(Data extract Opens)
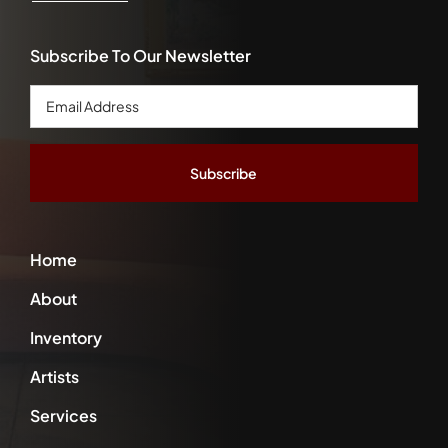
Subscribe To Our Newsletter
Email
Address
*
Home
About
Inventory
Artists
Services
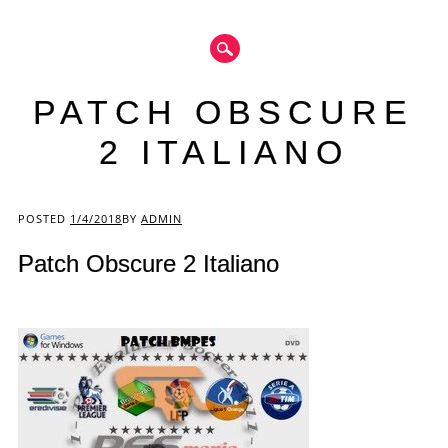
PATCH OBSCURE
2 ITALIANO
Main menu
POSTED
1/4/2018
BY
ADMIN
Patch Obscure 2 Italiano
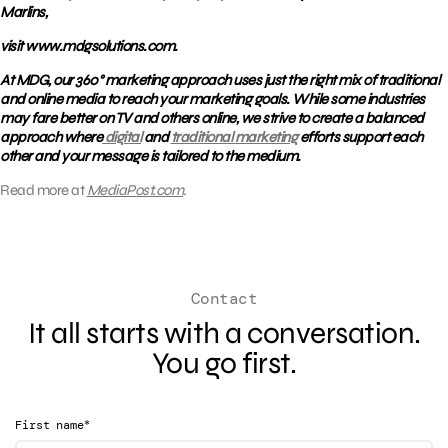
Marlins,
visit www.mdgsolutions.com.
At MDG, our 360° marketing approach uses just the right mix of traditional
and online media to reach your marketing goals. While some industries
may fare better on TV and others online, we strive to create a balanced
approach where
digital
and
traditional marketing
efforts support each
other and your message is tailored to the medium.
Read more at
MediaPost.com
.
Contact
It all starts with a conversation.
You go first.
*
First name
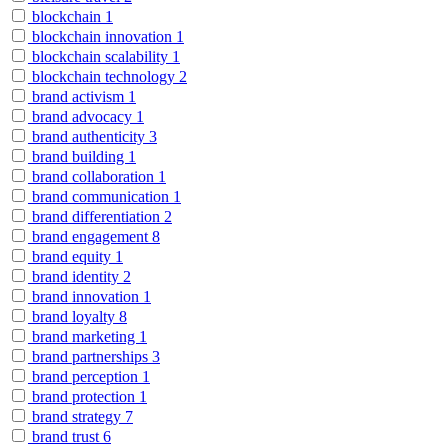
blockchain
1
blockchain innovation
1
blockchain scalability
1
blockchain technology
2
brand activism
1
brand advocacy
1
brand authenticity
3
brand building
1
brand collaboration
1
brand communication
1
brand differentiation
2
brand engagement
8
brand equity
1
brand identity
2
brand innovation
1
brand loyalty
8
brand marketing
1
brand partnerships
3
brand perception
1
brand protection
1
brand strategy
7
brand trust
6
(Data extract Closes)
(Data extract Opens)
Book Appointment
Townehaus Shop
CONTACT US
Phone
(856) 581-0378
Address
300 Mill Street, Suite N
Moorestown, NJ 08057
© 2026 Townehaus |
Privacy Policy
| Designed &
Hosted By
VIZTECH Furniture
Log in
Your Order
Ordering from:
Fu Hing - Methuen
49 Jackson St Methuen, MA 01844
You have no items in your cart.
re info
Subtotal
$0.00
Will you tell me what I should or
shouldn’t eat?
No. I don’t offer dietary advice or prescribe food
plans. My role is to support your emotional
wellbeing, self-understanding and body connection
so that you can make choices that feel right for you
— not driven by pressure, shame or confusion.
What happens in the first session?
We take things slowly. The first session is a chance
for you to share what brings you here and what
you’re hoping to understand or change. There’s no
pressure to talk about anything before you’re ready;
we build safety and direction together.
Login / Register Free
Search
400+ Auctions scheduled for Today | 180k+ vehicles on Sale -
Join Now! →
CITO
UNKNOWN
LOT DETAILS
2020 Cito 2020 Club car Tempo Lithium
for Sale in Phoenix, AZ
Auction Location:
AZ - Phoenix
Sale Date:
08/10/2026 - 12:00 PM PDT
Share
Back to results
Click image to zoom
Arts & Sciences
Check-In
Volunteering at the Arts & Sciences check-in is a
(Data extract Closes)
(Data extract Opens)
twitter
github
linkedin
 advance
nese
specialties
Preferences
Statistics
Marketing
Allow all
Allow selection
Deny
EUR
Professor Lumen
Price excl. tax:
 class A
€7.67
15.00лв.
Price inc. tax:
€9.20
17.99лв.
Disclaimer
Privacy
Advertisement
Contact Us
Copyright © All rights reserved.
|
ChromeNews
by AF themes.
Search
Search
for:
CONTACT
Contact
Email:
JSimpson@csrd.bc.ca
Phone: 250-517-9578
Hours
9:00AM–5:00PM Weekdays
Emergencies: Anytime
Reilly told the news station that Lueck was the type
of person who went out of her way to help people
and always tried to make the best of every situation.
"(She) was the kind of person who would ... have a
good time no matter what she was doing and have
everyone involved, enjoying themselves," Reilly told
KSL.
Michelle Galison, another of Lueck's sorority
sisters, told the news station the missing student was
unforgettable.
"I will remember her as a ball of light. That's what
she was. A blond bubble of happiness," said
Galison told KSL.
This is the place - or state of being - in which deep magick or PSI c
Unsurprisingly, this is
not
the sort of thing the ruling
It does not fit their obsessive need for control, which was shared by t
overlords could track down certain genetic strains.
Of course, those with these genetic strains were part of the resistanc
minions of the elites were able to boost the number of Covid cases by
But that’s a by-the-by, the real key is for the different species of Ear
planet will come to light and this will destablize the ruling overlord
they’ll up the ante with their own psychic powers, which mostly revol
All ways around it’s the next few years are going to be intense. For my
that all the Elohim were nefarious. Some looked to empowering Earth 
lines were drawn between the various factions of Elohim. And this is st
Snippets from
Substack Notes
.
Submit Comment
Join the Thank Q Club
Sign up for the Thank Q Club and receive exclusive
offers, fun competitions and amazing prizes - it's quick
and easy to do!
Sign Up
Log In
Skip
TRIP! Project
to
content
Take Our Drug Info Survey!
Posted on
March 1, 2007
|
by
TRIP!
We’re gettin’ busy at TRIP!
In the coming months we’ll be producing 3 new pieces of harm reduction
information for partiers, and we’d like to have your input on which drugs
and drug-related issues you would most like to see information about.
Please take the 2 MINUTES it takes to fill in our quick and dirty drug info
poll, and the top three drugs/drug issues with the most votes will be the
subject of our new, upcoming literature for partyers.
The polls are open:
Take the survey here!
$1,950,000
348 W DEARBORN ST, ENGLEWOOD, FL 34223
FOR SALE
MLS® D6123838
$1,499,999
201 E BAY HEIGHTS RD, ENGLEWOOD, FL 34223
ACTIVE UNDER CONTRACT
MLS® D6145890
(Data extract Closes)
*Problem requirements*
Could you copy each line from the listing that has the word "Elohim" in it?

*Response area*
that all the Elohim were nefarious. Some looked to empowering Earth 
lines were drawn between the various factions of Elohim. And this is st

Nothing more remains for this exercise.